Fatimatu Abubakar — Deputy Minister of Information
Fatimatu Abubakar — Deputy Minister of Information

Akosombo Dan spillage: Govt’ll restore livelihoods

The government has pledged its commitment to distribute relief items to persons and communities that were affected by the spillage of the Akosombo and Kpong dams to bring comfort to all.

It said through its Inter-ministerial Committee set up by President Nana Addo Dankwa Akufo-Addo, the National Disaster Management Organisation (NADMO) would work with the various government agencies to restore the livelihoods of the affected persons.

“After water levels have come down, collectively all government agencies assigned to the inter-ministerial committee will do their respective duties so that we restore the schools, electricity, water and provide the necessary support to farmers and fish farmers, and other people who have lost their livelihoods because of the spillage exercise,” it said.


Giving an update in Accra yesterday on the government’s relief efforts after the recent spillage, the Deputy Minister of Information, Fatimatu Abubakar, said the government, through NADMO, had taken full responsibility for rehabilitating persons and communities affected by the spillage.

“So whatever distribution of resources that NADMO will require in terms of food items, water and medicine, all state agencies are collaborating and playing their part to make sure that they are provided.

“Other private individuals and institutions that so wish to support the affected communities are encouraged to do so. If they also wish to distribute some relief items to NADMO to add to their disbursement, that is also encouraged,” she said.


The deputy minister said government’s relief efforts during the spillage included safety and relief.
With safety, she said the focus was on evacuating the affected persons from the communities to safe havens by NADMO, 48 Engineers Regiment, Riverine Command of the Ghana Navy and the Naval Training Command.

In terms of relief, she said steps were being taken to avoid overcrowding of people who were in temporary shelters at the various school compounds to avert any medical emergencies. 

Those persons, she said, were being provided with food and non-food items, medicines and 40 mobile biodigester toilet facilities.

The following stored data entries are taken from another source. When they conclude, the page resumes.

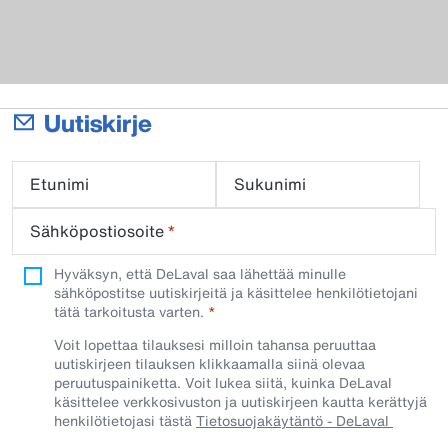
Uutiskirje
Etunimi
Sukunimi
Sähköpostiosoite
*
Hyväksyn, että DeLaval saa lähettää minulle
sähköpostitse uutiskirjeitä ja käsittelee henkilötietojani
tätä tarkoitusta varten.
Voit lopettaa tilauksesi milloin tahansa peruuttaa
uutiskirjeen tilauksen klikkaamalla siinä olevaa
peruutuspainiketta. Voit lukea siitä, kuinka DeLaval
käsittelee verkkosivuston ja uutiskirjeen kautta kerättyjä
henkilötietojasi tästä
Tietosuojakäytäntö - DeLaval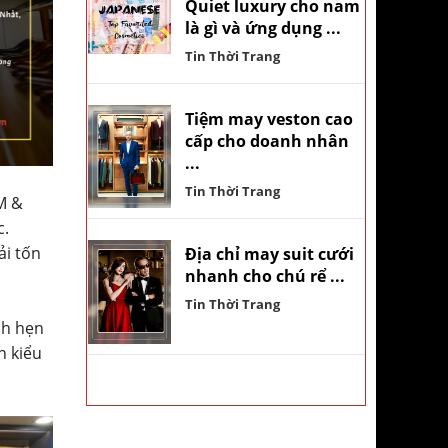
Quiet luxury cho nam
là gì và ứng dụng ...
Tin Thời Trang
Tiệm may veston cao
cấp cho doanh nhân
...
Tin Thời Trang
M &
c.
ải tốn
Địa chỉ may suit cưới
nhanh cho chú rể ...
Tin Thời Trang
ch hẹn
n kiểu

On the question of the amount the government and the VRA intended to spend in trying to rehabilitate the affected communities, Ms Abubakar said all the ministries, together with their district offices in the affected communities, were undertaking that assessment. 

She said the water levels had not reduced significantly and all the assessment and required support should be based on the data and science on the ground.

“Because today, until the water levels go down and you are able to assess the level of damage to property and quantify what people may just have lost, you may just speculate and then put out some figures and later on when you come back to inform the people that we may require double or triple of what we have mentioned we would need to rehabilitate the communities, they would express doubt over the resources that were used.

“So we are keeping faith with the data that will be provided after the water levels are completely down and the proper assessments are made,” she said.

Awaiting test information  

She indicated that health experts from the Ghana Health Service (GHS) were currently conducting tests to determine the level of water and soil contamination in some of the affected communities.

The outcome of such tests would determine the level of contamination of water and how habitable the affected communities were currently.

“It is this information that they will give that will inform some decisions by the inter-ministerial committee on what to do, but as it stands now we have not received such information or advice from the health experts on the ground that we should relocate the people.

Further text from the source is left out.